At the lake’s edge, Elwray and Spanski lowered their cart so the wheels rested precariously in the mud. Spanski dismounted and yanked a swinging pipe so that it hung out over the brackish water. He affixed the other end to an iron nipple on the barrel and twisted the connection tight. Elwray jerked a lever, and fraze gushed forth, splashing into the lake and congealing on its surface like copper-colored oil.

Forms erupted from the trees on either side as the second cart reached the shore line. Dale recognized sinewy mountain cats, a dozen or more, bounding across the open ground, eating up the distance in mere seconds. Powerful hill bears lumbered behind the cats, mouths opened wide, fangs exposed, tongues lolling as they sucked air. Other things came too: wolves, crud-sliding humanoids, and flying things impossible to describe, all of them wearing lecherous crowns twisted around heads and necks, pushing their hosts to physical exhaustion.
Amorphs.

The precisor general was struck with a sudden sense of dread.
We are so small. How can we fight these? How can we possibly win out?
He pushed the thought away.
Because we must!

The third cart began to dip as one of the wizards, distracted by the oncoming creatures, lost concentration. The corner caught earth, and the cart flipped, landing with a crash and a tremendous
thawump
as the fraze erupted in a blinding flash. The wizards evaporated into ash, and the surrounding grasses caught fire. Enemies that had closed the distance spun away with singed fur and skin. Pony riders broke formation and peeled away.
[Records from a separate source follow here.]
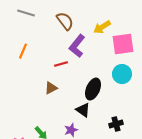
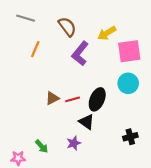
orange line: (23, 51) -> (35, 49), moved
red line: (61, 64) -> (73, 99), moved
black cross: (116, 124) -> (130, 137), moved

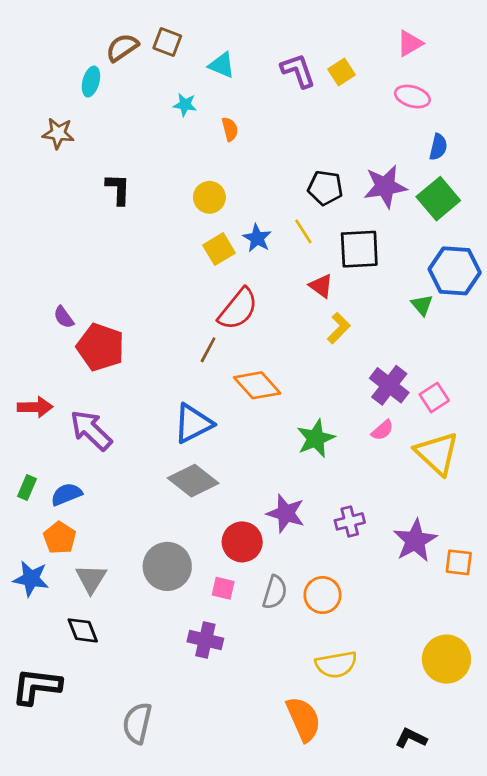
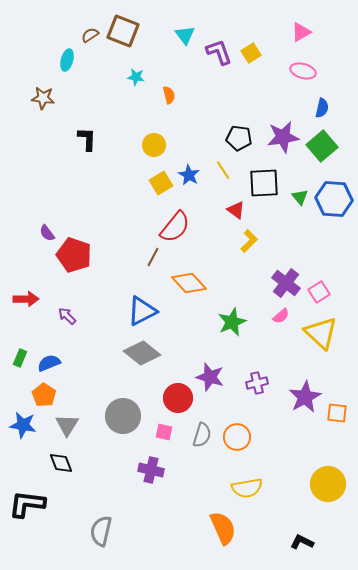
brown square: (167, 42) -> (123, 31), size x1.5
brown semicircle: (122, 47) -> (90, 35), size x0.7
cyan triangle: (222, 65) -> (185, 35), moved, turned 30
green triangle: (422, 305) -> (300, 197), moved
purple arrow: (91, 430) -> (67, 316), size x0.6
Dale felt the blaze from where he and a group of fifty precisors charged across the flatland on foot. He covered his eyes and angled his soldiers around to the left, following the other floating fraze barges. Etty was right on his heels, his powder-tinged armor glittering with firelight as if he himself burned with heavenly light.
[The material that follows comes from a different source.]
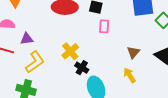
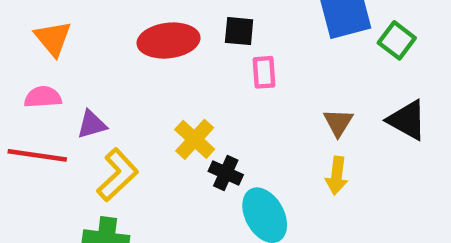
yellow arrow: (130, 75) -> (337, 176), turned -133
Beyond the conflagration, the world was chaos. The fourth cart had nearly made the shore but was just seconds away from being swarmed by a pack of slavering wolves. Wizard wrath buzzed in a whirlwind of such force it could only have been Elwray’s, tossing beasts through the air, while Spanski, in a cloud of smoke and ear-bending sound, scalded the enemy with hissing steam from his steel casting gloves.

The gnome cavalry had ridden down some of the enemy behind and to his left and were fully engaged now, and Dale found himself trapped between going forward or back.

A cloud of smoke rolled over them, blotting out everything except for a few tiny glimpses of movement and the sounds of dying. Dale panicked. Maybe this had been the wrong plan, a
horrible
plan, after all.

Etty’s cry warned him as talons flashed from the sky. Dale’s sword rose instinctively, sparking against the talons in greeting and deflecting the danger. Dale braced for another attack, but a wind, probably from Elwray’s twisters, ripped through, whisking away the black cloud and any sky raiders with it. But a second pack dropped from higher up, things so fast and black and twisting Dale couldn’t make out a single feature aside from their grasping, slashing claws.